Oncological surgeon statements that make your hair stand on end

His name is Marty Makarei and he is an oncologist surgeon. Reading his statements, it is important to remember that this is a practicing physician who works in the system and believes in it. This makes his remarks even more shocking:

Every fourth patient in the hospital is harmed due to medical errors …

One cardiologist was fired because of his claim that 25% of electrocardiograms are misinterpreted …

The doctor's profit depends on the number of operations performed by him …

Almost half of the treatments are based on nothing. In other words, almost half of therapies are not based on any meaningful and validated research findings …

More than 30% of medical services are unnecessary …

I know of cases when patients were deliberately not informed about the most bloodless method of surgery so that the doctor had the opportunity to fully practice. At the same time, the doctor hoped that the patient would not know anything …

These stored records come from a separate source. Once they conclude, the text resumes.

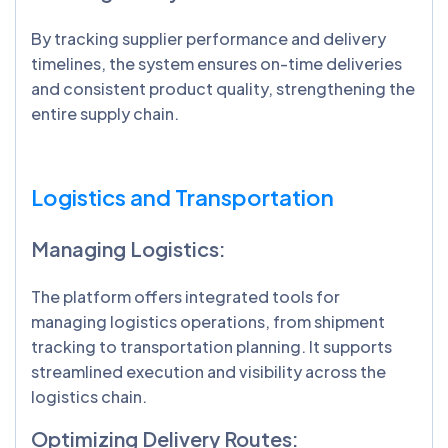
By tracking supplier performance and delivery
timelines, the system ensures on-time deliveries
and consistent product quality, strengthening the
entire supply chain.
Logistics and Transportation
Managing Logistics:
The platform offers integrated tools for
managing logistics operations, from shipment
tracking to transportation planning. It supports
streamlined execution and visibility across the
logistics chain.
Optimizing Delivery Routes: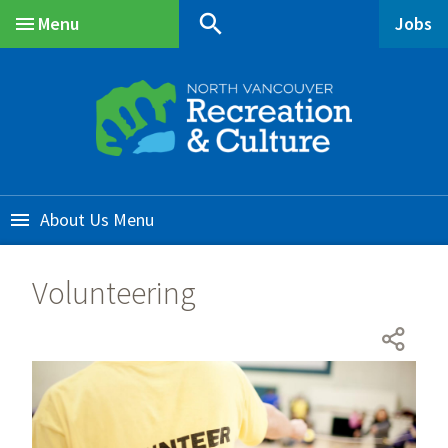
Skip
Skip
Skip
search
Menu
Jobs
to
to
to
Main
main
main
footer
content
menu
About Us
Volunteering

Medical errors are in fifth or sixth place among the causes of death, the exact figure depends on the methods of calculation …

The doctor's task is to offer the patient at least something, even if the doctor can no longer help. This is a financial incentive. Doctors need to pay for equipment bought on credit … In other words, we have expensive equipment, and in order to pay for it, they need to use it …

Dr. Macarea's hospital colleague is Barbara Starfield. She revealed the following facts to the public:

Every year 225 thousand patients die from the results of direct medical intervention.

One hundred and six thousand of them die as a result of using officially approved drugs.

The remaining 119,000 are victims of inadequate medical care. This makes medical intervention the third leading cause of death.